EBSCO では、このたび EBSCO eBooks(電子書籍)における新たなデジタル著作権管理(以下DRM)ソリューションとして、EDRLab が提供する “LCP DRM” を採用することになりましたので、お知らせいたします。この取り組みは出版社、図書館、そしてその利用者に大きなメリットをもたらし、併せてユーザーエクスペリエンスの向上とコンテンツ保護の強化を実現します。
今回の変更を行う理由
EBSCO(以下弊社)はこれまで一貫して、世界中の図書館の皆様へ「安全かつアクセスしやすいコンテンツを提供すること」に尽力してきました。今回の LCP DRM の採用は、弊社の DRM 機能を最新の標準に適合させるための第一歩です。この新しいソリューションは、Adobe などの従来の DRM の制約に縛られることのない、より安全で、かつ特定のベンダーに依存しない読書体験を EBSCO eBooks で提供できるよう設計されています。
図書館の皆様にとっての主なメリット
- セキュリティ強化と、最新標準への対応:LCP DRM はデジタルコンテンツに強力なプロテクションを提供し、出版社の著作物を不正アクセスや不正配信から守ります。この最新規格は、世界100社に採用されている最新標準であり、その信頼性と有効性は広く評価されています。
- 特定のベンダーに依存しない読書体験:従来の DRM と異なり、LCP DRM は Adobe アカウントの作成が不要です。これにより、追加のアカウント作成・管理が不要になり、電子書籍を利用するプロセスが簡略化されます。
- アクセシビリティの向上:新しい DRM ソリューションは完全にアクセシブルであり、デスクトップ向けリーダーである Thorium Reader と互換性があります。 Thorium Reader は、世界的なアクセシビリティ要件に準拠しており、障がいのある方を含むあらゆる利用者が障壁なくデジタルコンテンツにアクセスし、利用できることを目指します。
- 非営利組織とのコラボレーション:LCP DRM を提供している EDRLab は非営利組織です。弊社は、デジタルコンテンツへのアクセス向上と保護の改善に取り組むコミュニティ志向の組織と連携することで、より良い提供環境の実現を推進して参ります。
EBSCO eBooks は利用者やお客様から寄せられたフィードバックを反映し、アクセシビリティと使いやすさの向上に繋がる、最新の、かつ絶えず進歩する DRM システムに移行いたします。
EBSCO eBooks は利用者やお客様から寄せられたフィードバックを反映し、アクセシビリティと使いやすさの向上に繋がる、最新の、かつ絶えず進歩する DRM システムに移行いたします。
今後のスケジュール
この移行の一環として、ご契約のすべての図書館は2026年4月14日(※一部のお客様は2026年5月19日)に Readium LCP DRM が自動的に有効化されます。自館の移行日が不明な場合は、弊社カスタマーサービスまでお問い合わせ下さい。さらに準備にお時間が必要なお客様は、EBSCO eBook Manager を通じ EBSCO eBooks の貸出(ダウンロード)機能を一時的に無効にすることもできます。
主な変更点
- DRM テクノロジー:EBSCO eBook の貸出(ダウンロード)において、Adobe DRM に代わり LCP DRM が適用されるようになります。
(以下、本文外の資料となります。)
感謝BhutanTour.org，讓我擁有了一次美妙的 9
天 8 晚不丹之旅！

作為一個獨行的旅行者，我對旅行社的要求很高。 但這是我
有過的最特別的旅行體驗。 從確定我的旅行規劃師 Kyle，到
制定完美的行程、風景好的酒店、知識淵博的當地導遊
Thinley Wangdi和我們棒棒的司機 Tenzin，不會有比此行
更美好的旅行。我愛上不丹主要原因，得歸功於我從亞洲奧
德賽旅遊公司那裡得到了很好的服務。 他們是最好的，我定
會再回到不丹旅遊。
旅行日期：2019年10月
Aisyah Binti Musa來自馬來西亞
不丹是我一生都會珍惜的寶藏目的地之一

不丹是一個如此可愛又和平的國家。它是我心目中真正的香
- 推奨されるリーダーアプリ:Thorium Reader (Windows、macOS、Linux 対応) のご利用を推奨します。Thorium Reader は WCAG 2.2 AA アクセシビリティ標準に準拠し、テキスト読み上げ機能、フォント調整、注釈機能などを備えています。
- 利用者(エンドユーザー)ログイン:利用者は引き続き MyEBSCO アカウントをご利用頂けます。また Thorium で初めて DRM 保護されたファイルを開く際は、利用デバイスごとに初回のみ EBSCO のパスワードを入力して下さい。
役立つリソース
- EBSCO eBooks - LCP & Thorium についてのよくあるご質問(FAQ)
- プラットフォームの機能実装ロードマップ
- Thorium Reader に関する情報 (*提供元ページ/英語ページに遷移します)
今後について
この LCP DRM への移行は、弊社が推し進めるデジタルコンテンツ提供と保護強化の取り組みにおける重要な節目となります。私共は、この新しいソリューションにより、図書館およびその利用者の皆様に、より安全で、よりアクセシブルで、よりユーザーフレンドリーなエクスペリエンスをお届できることを確信しています。